Un partenariat européen

L’oppidum de Bibracte est l’objet d’un vaste programme de recherche pluridisciplinaire qui s’appuie sur les compétences de plusieurs dizaines de chercheurs associés. Ainsi, les partenariats noués depuis les années 1980 ont particulièrement concerné des instituts et départements universitaires basés dans les villes suivantes : Besançon, Bologne, Brno, Bruxelles, Budapest, Dijon, Durham, Edimbourg, Hambourg, Kiel, Lausanne, Leipzig, Ljubljana, Madrid, Mayence, Munich, Paris, Prague, Reading, Rzeszow, Saragosse, Sheffield, Toulouse, Vienne… Chaque saison, de nombreux étudiants viennent donc à Bibracte se familiariser ou se perfectionner en archéologie de terrain, tandis que leurs encadrants unissent leurs efforts pour explorer de façon aussi détaillée que possible la ville gauloise.
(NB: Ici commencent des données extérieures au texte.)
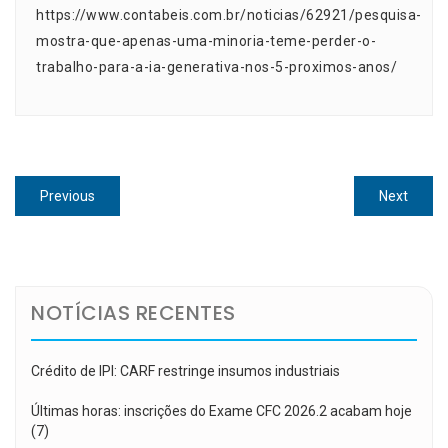
https://www.contabeis.com.br/noticias/62921/pesquisa-
mostra-que-apenas-uma-minoria-teme-perder-o-
trabalho-para-a-ia-generativa-nos-5-proximos-anos/
Navegação
Previous
Next
Previous
Next
de
post:
post:
Post
NOTÍCIAS RECENTES
Crédito de IPI: CARF restringe insumos industriais
Últimas horas: inscrições do Exame CFC 2026.2 acabam hoje
(7)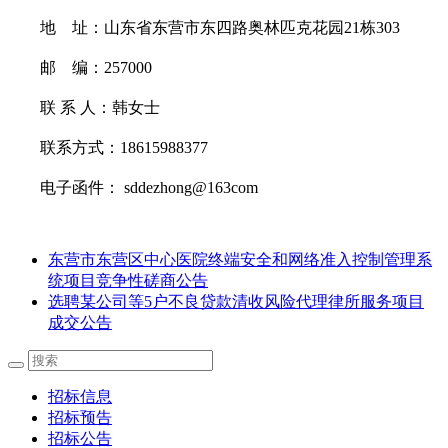
地
址：
山东省东营市东四路奥林匹克花园
21栋303
邮
编：
257000
联
系
人：韩女士
联系方式：
18615988377
电子函件：
sddezhong@163com
东营市东营区中心医院终端安全和网络准入控制管理系
统项目竞争性磋商公告
选聘某公司等5户不良贷款清收风险代理律所服务项目
成交公告
招标信息
招标预告
招标公告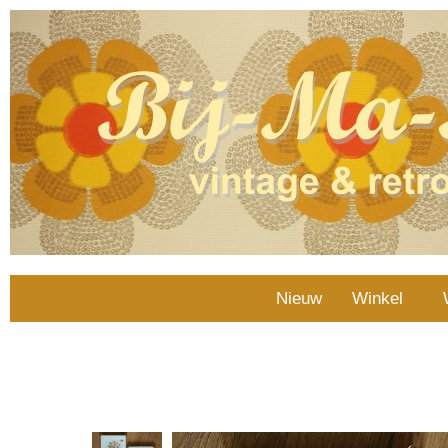
Nieuw
Winkel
Le programme de recherche – sans aucun doute le plus important consacré à un site archéologique protohistorique européen – permet d’étudier le développement et le fonctionnement de cette ville représentative des derniers temps de l’âge du Fer, de sa naissance à son abandon, en passant par son apogée puis par une phase de romanisation précoce qui l’affecte dans les décennies qui suivent la guerre des Gaules… La direction scientifique de Bibracte est garante du bon déroulement de ce programme vis-à-vis du ministère de la Culture qui en évalue les résultats à l’issue de chaque campagne.
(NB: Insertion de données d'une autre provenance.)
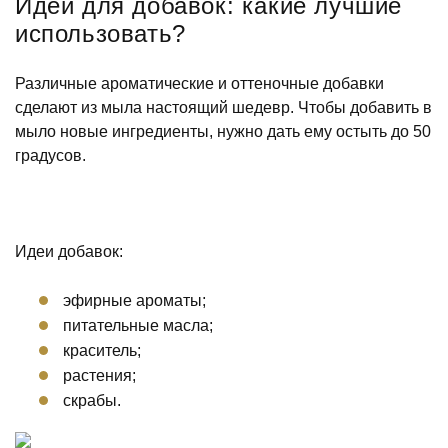
Идеи для добавок: какие лучшие
использовать?
Различные ароматические и оттеночные добавки
сделают из мыла настоящий шедевр. Чтобы добавить в
мыло новые ингредиенты, нужно дать ему остыть до 50
градусов.
Идеи добавок:
эфирные ароматы;
питательные масла;
краситель;
растения;
скрабы.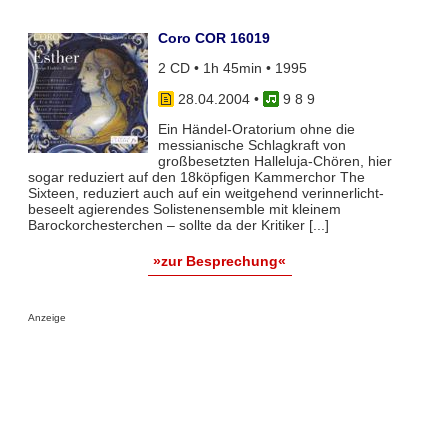
Coro COR 16019
2 CD • 1h 45min • 1995
28.04.2004
•
9 8 9
Ein Händel-Oratorium ohne die
messianische Schlagkraft von
großbesetzten Halleluja-Chören, hier
sogar reduziert auf den 18köpfigen Kammerchor The
Sixteen, reduziert auch auf ein weitgehend verinnerlicht-
beseelt agierendes Solistenensemble mit kleinem
Barockorchesterchen – sollte da der Kritiker [...]
»zur Besprechung«
Anzeige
Des ressources bibliographiques

Depuis la reprise des fouilles en 1984, Bibracte produit chaque année en fin de campagne, pour évaluation par les services du Ministère de la Culture, un rapport scientifique faisant état des recherches sur le mont Beuvray. Seules les années 1987 et 1988 échappent à ce modèle : elles sont intégrées dans une synthèse des années 1984 à 1989 diffusée au printemps 1990. Vous trouverez ici les programmes et rapport des fouilles sur le mont Beurvay mais aussi les Dossiers complémentaires ou Annexes ou Référentiels numériques accompagnant les ouvrages de la collection Bibracte. En effet, La chaîne de métiers disponible au Centre archéologique européen inclut un secrétariat d’édition dont la mission principale est la préparation des volumes de la collection Bibracte, qui rendent compte à la fois des recherches menées sur le mont Beuvray et des rencontres scientifiques organisées par l’établissement. Avec une moyenne de deux volumes édités chaque année, la collection est l’ambassadrice de Bibracte dans toutes les bibliothèques universitaires spécialisées à travers l’Europe. Par ailleurs, la collection Bibracte sera bientôt intégralement disponible en ligne sur OpenEdition.

Les rapports de foulles consultables ici sont des documents administratifs destinés à rendre compte des travaux effectués dans le cadre du programme de recherche sur le mont Beuvray. Les comptes rendus à caractère scientifique qui y sont consignés sont provisoires ; ils ne sauraient être considérés comme des publications définitives.